AIM OF THE EXERCISE
Look through the entries that follow and return each line that has the string "thambisetym".

EXERCISE INPUTS
_ _ _ _

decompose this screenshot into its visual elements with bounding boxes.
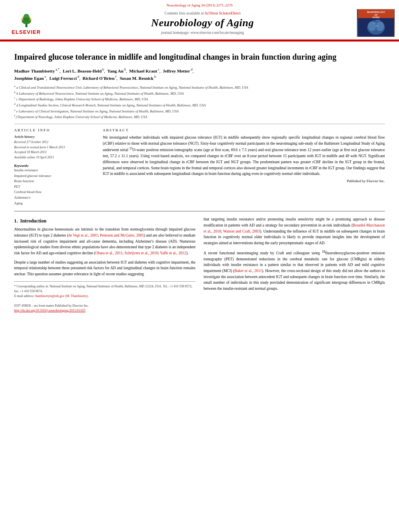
author-7-sup: d xyxy=(77,75,79,79)
affiliation-d: d d Longitudinal Studies Section, Clinic… xyxy=(14,103,206,107)
svg-point-4 xyxy=(21,19,23,21)
cover-image-icon: NEUROBIOLOGY OF AGING xyxy=(358,9,394,37)
svg-point-5 xyxy=(29,19,31,21)
journal-title-center: Contents lists available at SciVerse Sci… xyxy=(48,11,357,35)
svg-text:AGING: AGING xyxy=(372,16,379,19)
affiliation-b: b b Laboratory of Behavioral Neuroscienc… xyxy=(14,91,184,96)
doi-link[interactable]: http://dx.doi.org/10.1016/j.neurobiolagi… xyxy=(14,309,85,312)
ref-baker[interactable]: Baker et al., 2011 xyxy=(235,269,262,273)
intro-para-1: Abnormalities in glucose homeostasis are… xyxy=(14,227,195,256)
elsevier-tree-icon xyxy=(11,11,42,28)
article-info-abstract: ARTICLE INFO Article history: Received 2… xyxy=(14,128,385,206)
article-body: Impaired glucose tolerance in midlife an… xyxy=(0,42,399,319)
author-3: Yang An xyxy=(107,69,123,73)
accepted-date: Accepted 18 March 2013 xyxy=(14,150,95,155)
author-7: Luigi Ferrucci xyxy=(49,76,77,81)
svg-text:NEUROBIOLOGY: NEUROBIOLOGY xyxy=(367,11,385,13)
received-date: Received 27 October 2012 xyxy=(14,140,95,145)
journal-homepage: journal homepage: www.elsevier.com/locat… xyxy=(48,31,357,35)
keyword-3: Brain function xyxy=(14,179,95,184)
ref-yaffe[interactable]: Yaffe et al., 2012 xyxy=(160,251,186,255)
doi-line: http://dx.doi.org/10.1016/j.neurobiolagi… xyxy=(14,308,195,313)
sciverse-line: Contents lists available at SciVerse Sci… xyxy=(48,11,357,15)
ref-schrijvers[interactable]: Schrijvers et al., 2010 xyxy=(125,251,158,255)
author-8-sup: f xyxy=(114,75,116,79)
footnotes: * Corresponding author at: National Inst… xyxy=(14,281,195,313)
body-right-col: that targeting insulin resistance and/or… xyxy=(204,216,385,313)
published-line: Published by Elsevier Inc. xyxy=(103,179,385,184)
body-left-col: 1. Introduction Abnormalities in glucose… xyxy=(14,216,195,313)
elsevier-logo: ELSEVIER xyxy=(4,11,48,35)
author-4: Michael Kraut xyxy=(129,69,157,73)
author-6-sup: e xyxy=(44,75,46,79)
body-content: 1. Introduction Abnormalities in glucose… xyxy=(14,216,385,313)
sciverse-link[interactable]: SciVerse ScienceDirect xyxy=(205,11,241,15)
affiliation-e: e e Laboratory of Clinical Investigation… xyxy=(14,109,179,113)
keyword-1: Insulin resistance xyxy=(14,168,95,173)
author-2-sup: b xyxy=(102,68,104,71)
author-3-sup: b xyxy=(123,68,126,71)
header-main: ELSEVIER Contents lists available at Sci… xyxy=(0,9,399,37)
abstract-text: We investigated whether individuals with… xyxy=(103,135,385,184)
email-link[interactable]: thambisetym@nih.gov (M. Thambisetty). xyxy=(35,294,89,298)
page: Neurobiology of Aging 34 (2013) 2271–227… xyxy=(0,0,399,319)
author-5: Jeffrey Metter xyxy=(163,69,190,73)
intro-heading: 1. Introduction xyxy=(14,218,195,224)
author-2: Lori L. Beason-Held xyxy=(63,69,102,73)
journal-citation: Neurobiology of Aging 34 (2013) 2271–227… xyxy=(0,3,399,7)
keyword-6: Alzheimer's xyxy=(14,195,95,201)
journal-name: Neurobiology of Aging xyxy=(48,17,357,29)
svg-point-3 xyxy=(23,14,29,18)
article-history: Article history: Received 27 October 201… xyxy=(14,135,95,160)
author-6: Josephine Egan xyxy=(14,76,44,81)
author-8: Richard O'Brien xyxy=(83,76,114,81)
abstract-label: ABSTRACT xyxy=(103,128,385,132)
keyword-2: Impaired glucose tolerance xyxy=(14,173,95,179)
affiliation-c: c c Department of Radiology, Johns Hopki… xyxy=(14,97,148,101)
revised-date: Received in revised form 1 March 2013 xyxy=(14,145,95,150)
journal-header: Neurobiology of Aging 34 (2013) 2271–227… xyxy=(0,0,399,42)
article-title: Impaired glucose tolerance in midlife an… xyxy=(14,52,385,62)
affiliation-a: a a Clinical and Translational Neuroscie… xyxy=(14,85,248,89)
svg-point-7 xyxy=(28,17,30,18)
right-para-1: that targeting insulin resistance and/or… xyxy=(204,216,385,246)
authors-line: Madhav Thambisetty a,*, Lori L. Beason-H… xyxy=(14,67,385,82)
elsevier-text: ELSEVIER xyxy=(12,29,41,35)
journal-cover-image: NEUROBIOLOGY OF AGING xyxy=(357,9,395,37)
affiliations: a a Clinical and Translational Neuroscie… xyxy=(14,85,385,120)
email-note: E-mail address: thambisetym@nih.gov (M. … xyxy=(14,294,195,299)
red-divider xyxy=(0,39,399,41)
left-column: ARTICLE INFO Article history: Received 2… xyxy=(14,128,95,206)
affiliation-f: f f Department of Neurology, Johns Hopki… xyxy=(14,115,147,119)
section-title: Introduction xyxy=(20,218,46,224)
ref-ohara[interactable]: Ohara et al., 2011 xyxy=(96,251,123,255)
right-column-abstract: ABSTRACT We investigated whether individ… xyxy=(103,128,385,206)
author-1: Madhav Thambisetty xyxy=(14,69,55,73)
keywords-label: Keywords: xyxy=(14,164,95,168)
keyword-5: Cerebral blood flow xyxy=(14,189,95,195)
svg-point-6 xyxy=(22,17,24,18)
svg-point-15 xyxy=(376,21,384,31)
issn-line: 0197-4580/$ – see front matter Published… xyxy=(14,303,195,308)
section-number: 1. xyxy=(14,218,18,224)
right-para-2: A recent functional neuroimaging study b… xyxy=(204,249,385,292)
ref-watson[interactable]: Watson and Craft, 2003 xyxy=(223,229,260,233)
intro-para-2: Despite a large number of studies sugges… xyxy=(14,260,195,277)
author-4-sup: c xyxy=(157,68,160,71)
keywords-section: Keywords: Insulin resistance Impaired gl… xyxy=(14,164,95,206)
keyword-7: Aging xyxy=(14,201,95,206)
author-9-sup: b xyxy=(154,75,156,79)
divider-after-affiliations xyxy=(14,124,385,124)
author-1-sup: a,* xyxy=(55,68,60,71)
article-info-label: ARTICLE INFO xyxy=(14,128,95,132)
main-content-divider xyxy=(14,211,385,212)
author-5-sup: d xyxy=(190,68,193,71)
ref-petersen[interactable]: Petersen and McGuire, 2005 xyxy=(100,233,144,237)
ref-de-vegt[interactable]: de Vegt et al., 2001 xyxy=(68,233,98,237)
keyword-4: PET xyxy=(14,184,95,190)
author-9: Susan M. Resnick xyxy=(120,76,154,81)
available-date: Available online 19 April 2013 xyxy=(14,155,95,160)
corresponding-note: * Corresponding author at: National Inst… xyxy=(14,284,195,294)
history-label: Article history: xyxy=(14,135,95,140)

_ _ _ _

ANSWER TO THE PROBLEM
email-link[interactable]: thambisetym@nih.gov (M. Thambisetty). xyxy=(35,294,89,298)
email-note: E-mail address: thambisetym@nih.gov (M. … xyxy=(14,294,195,299)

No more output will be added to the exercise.